Similar to the Horizons Cash Maximizer ETF (HSAV) launched in February 2020, HSUV.U provides investors with an ETF-based alternative to traditional savings vehicles, like GICs and high-interest savings accounts, although neither HSAV nor HSUV.U are covered by the Canada Deposit Insurance Corporation or any other government deposit insurer. As an ETF, HSUV.U provides daily liquidity for US dollar-denominated cash holdings, while offering an interest rate that is expected to be competitive with other high-interest savings vehicles.
“Following the success of HSAV, we received significant demand for a US dollar version,” says Steve Hawkins, President and CEO of Horizons ETFs. “Many Canadians have significant US cash holdings. Whether they are business owners with US clients or snowbirds with property in the US, there is a large need for US cash savings vehicles. HSUV.U provides investors with exposure to a cash alternative, denominated in the world’s most popular currency, with daily liquidity, an interest rate that is competitive with other high-interest savings vehicles, and potential tax efficiency, if the ETF is held in a taxable account.”
HSUV.U is a class of shares in a corporate class structure that allows the ETF to deliver its returns in a tax-efficient manner.
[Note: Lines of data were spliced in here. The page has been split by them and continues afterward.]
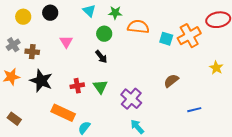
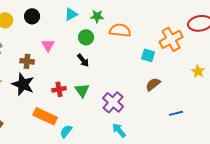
cyan triangle: (89, 11) -> (71, 14), turned 48
cyan square: (166, 39) -> (148, 55), moved
brown cross: (32, 52) -> (27, 61), moved

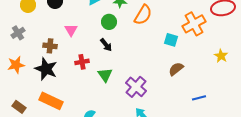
orange semicircle: (120, 30) -> (143, 15), turned 115
red cross: (59, 89) -> (82, 62), moved
orange rectangle: (45, 116) -> (51, 101), moved

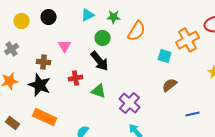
black arrow: (106, 45) -> (100, 61), size x1.5
green triangle: (105, 75) -> (99, 91), turned -35

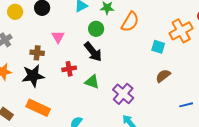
black star: (40, 85) -> (33, 76), turned -30

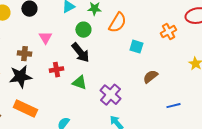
orange cross: (181, 31) -> (168, 32), size x0.7
cyan square: (158, 47) -> (136, 47), moved

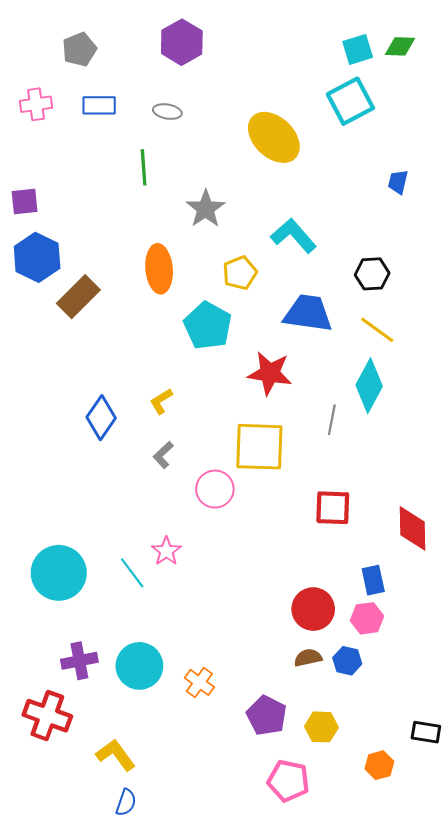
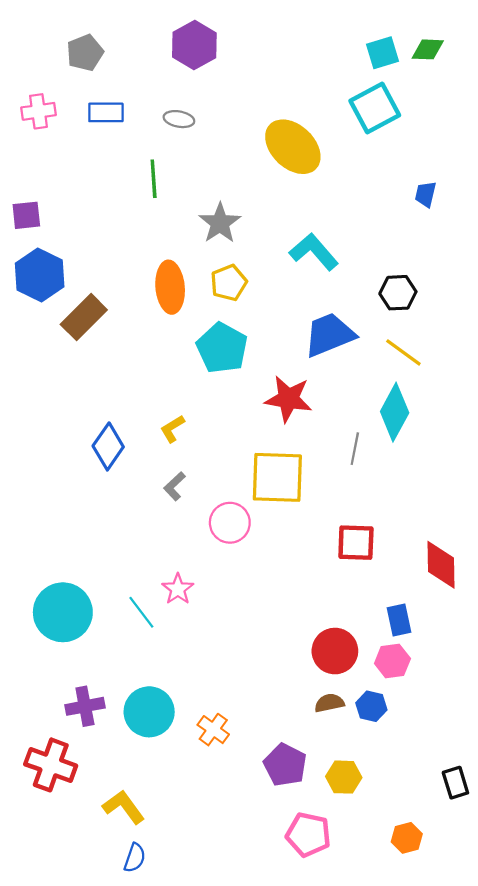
yellow pentagon: (240, 273) -> (229, 283), moved
blue trapezoid: (308, 313) -> (329, 335), turned -30
black rectangle: (426, 732) -> (455, 783), turned 64
orange hexagon: (379, 765) -> (407, 838), moved

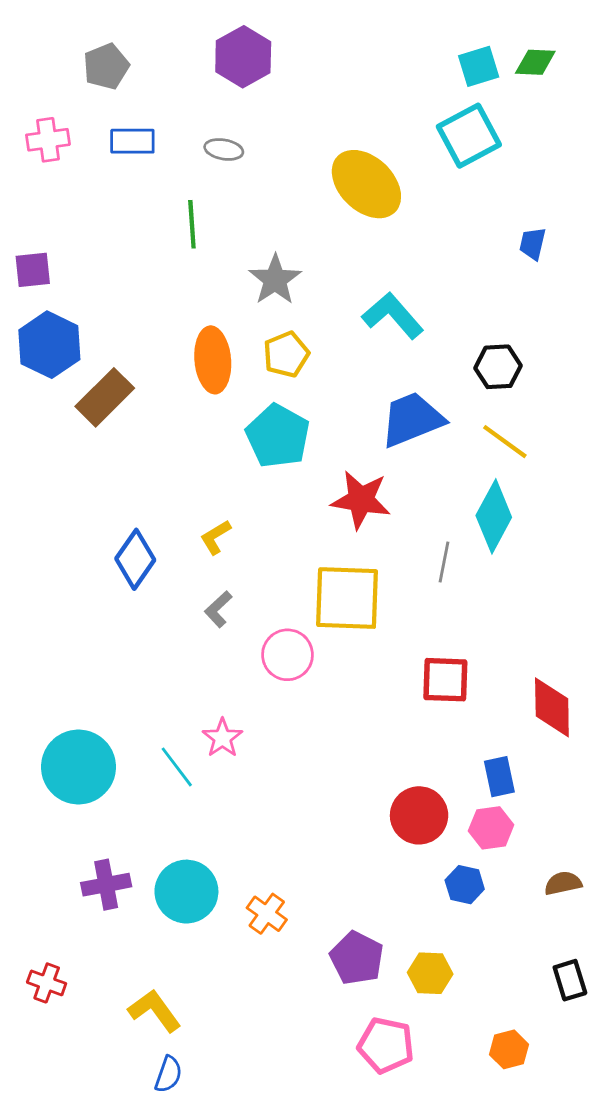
brown semicircle: (329, 703) -> (563, 883), moved
red cross: (51, 765) -> (47, 983), moved, size x0.6

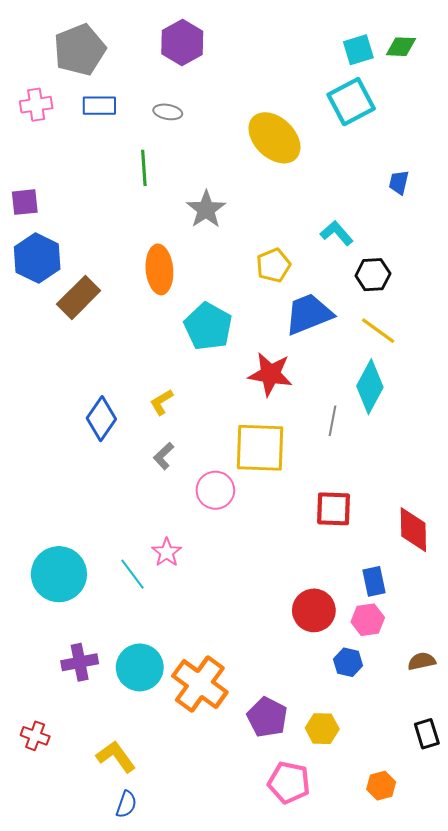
gray pentagon: (106, 66) -> (80, 50), size x1.5
cyan L-shape: (393, 316) -> (337, 233), moved, size x0.7
yellow pentagon: (286, 354) -> (273, 265), moved
orange cross: (267, 914) -> (200, 684), size x1.8

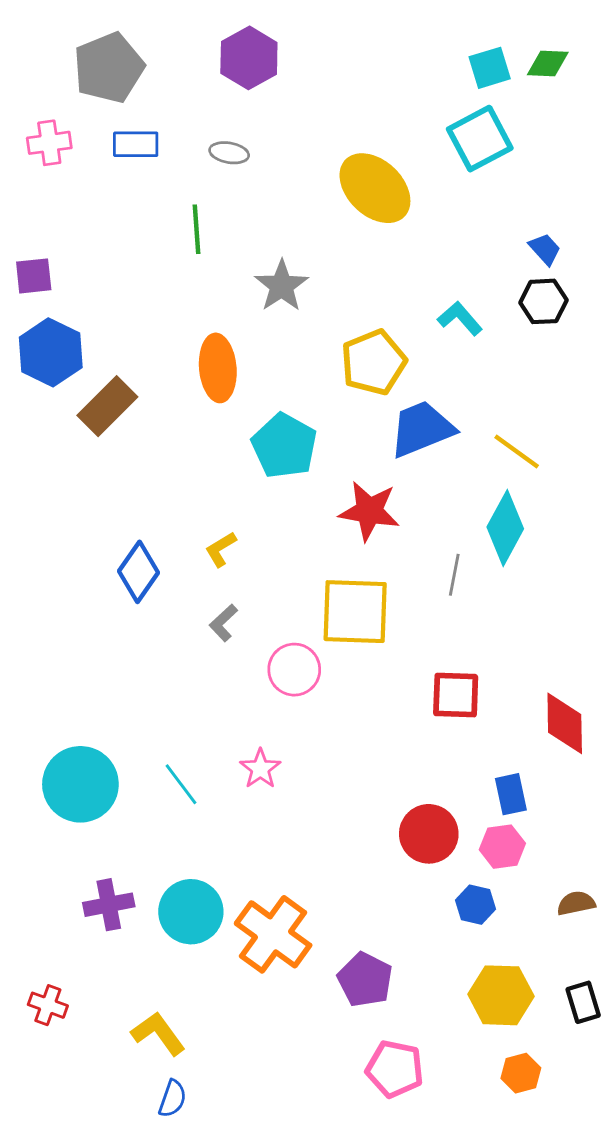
blue trapezoid: (399, 182) -> (545, 249), turned 125
yellow pentagon: (273, 265) -> (374, 362), size x1.4
black hexagon: (373, 275) -> (543, 301), moved
pink star: (167, 552) -> (260, 769), moved
yellow hexagon: (322, 729) -> (501, 995), moved, size x1.4

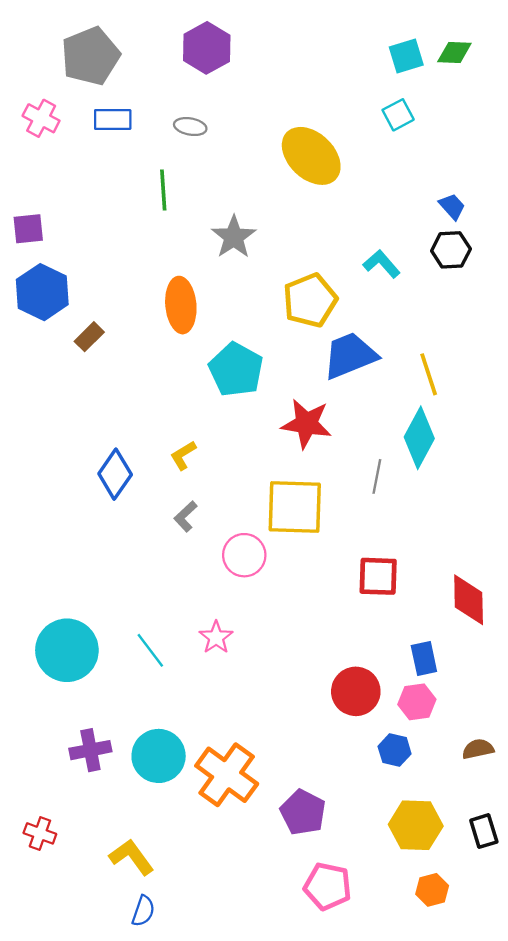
cyan square: (480, 139) -> (398, 115), size x0.6
pink cross: (49, 143) -> (41, 118), turned 36
brown rectangle: (107, 406) -> (89, 337), size x0.6
yellow line: (517, 452) -> (429, 374), turned 36

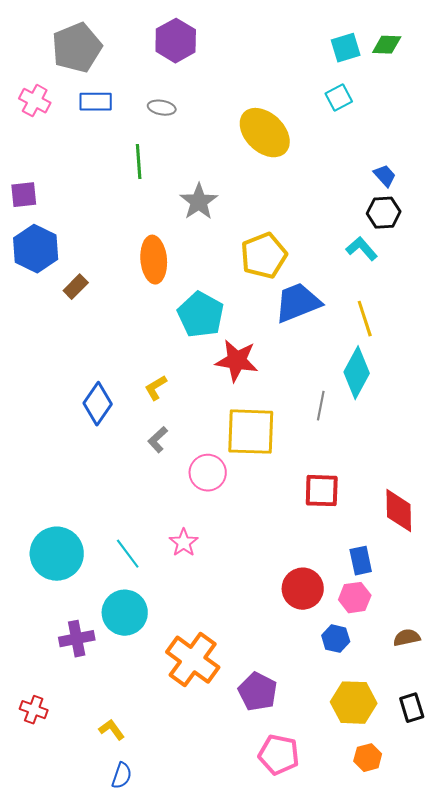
cyan L-shape: (382, 264) -> (362, 249), moved
red star: (306, 424) -> (237, 361), moved
cyan circle: (159, 756) -> (125, 613), moved
yellow L-shape: (132, 857) -> (112, 730), size x0.7

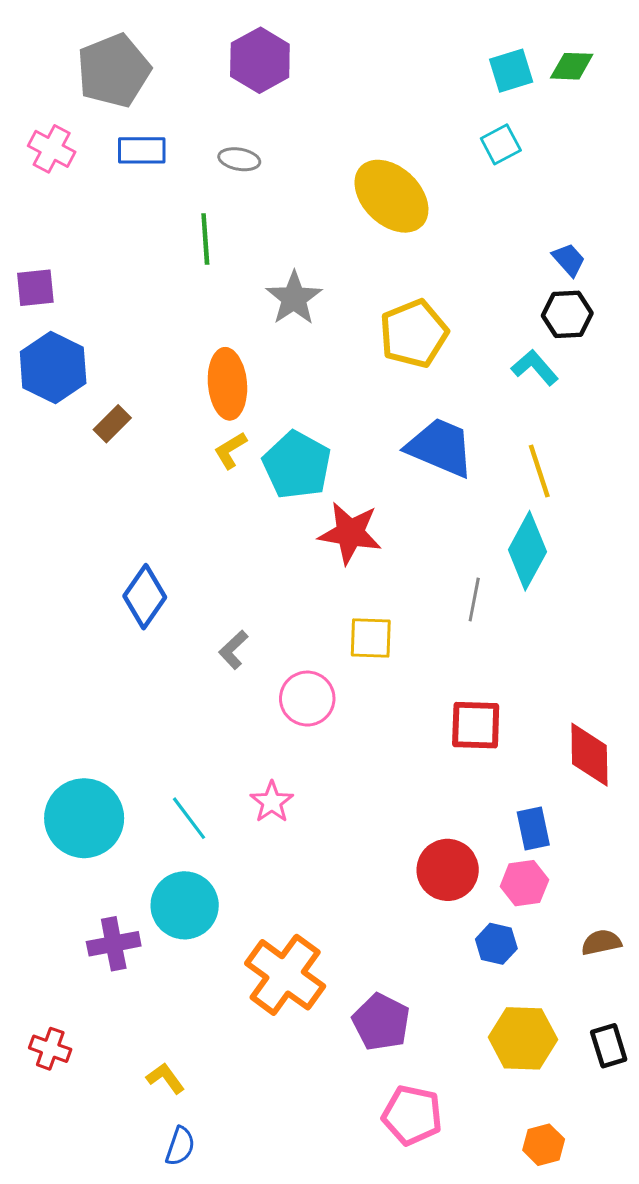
yellow pentagon: (264, 256) -> (414, 334), moved
blue trapezoid: (298, 303) -> (440, 447), turned 45
yellow L-shape: (156, 388) -> (230, 450), moved
yellow square: (251, 432) -> (371, 638), size x0.6
orange hexagon: (368, 758) -> (544, 1145), moved

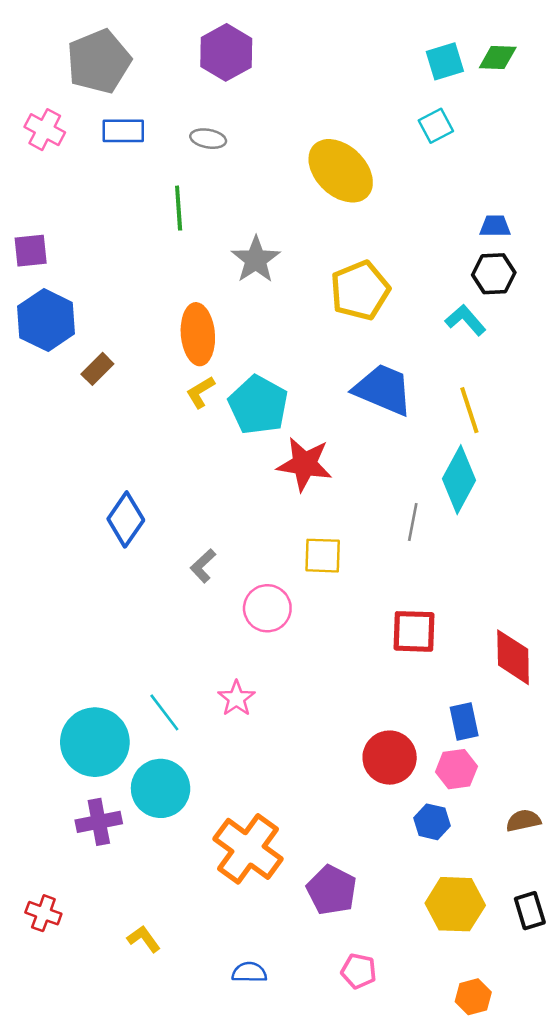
blue trapezoid: (569, 260) -> (495, 226), turned -48
cyan circle: (84, 818) -> (95, 742), moved
pink pentagon: (412, 1115) -> (359, 971), size x0.7
blue semicircle: (180, 1146) -> (249, 972), moved, turned -108

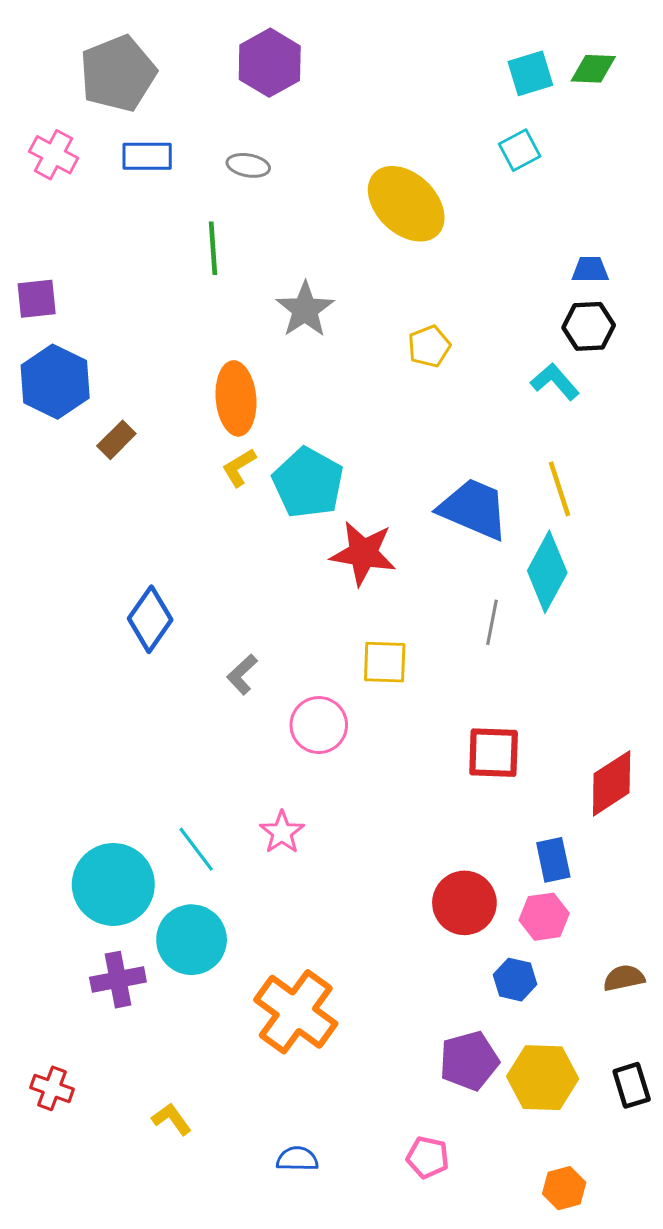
yellow pentagon: (360, 290) -> (429, 346), size x0.6
blue trapezoid: (383, 390) -> (474, 509), moved
red diamond: (513, 657) -> (612, 783), turned 58
purple pentagon: (332, 890) -> (469, 1061), moved, turned 30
With this structure, the ETF will receive interest income in US dollars on its cash deposits and that value will be reflected in the daily NAV of the ETF. However, investors in HSUV.U are not expected to receive any taxable distributions from the ETF.
“As HSUV.U is not expected to pay out any distributions, this could significantly enhance the after-tax benefits of owning HSUV.U in a taxable account, particularly if interest rates increase, which would create a greater amount of taxable income,” says Hawkins.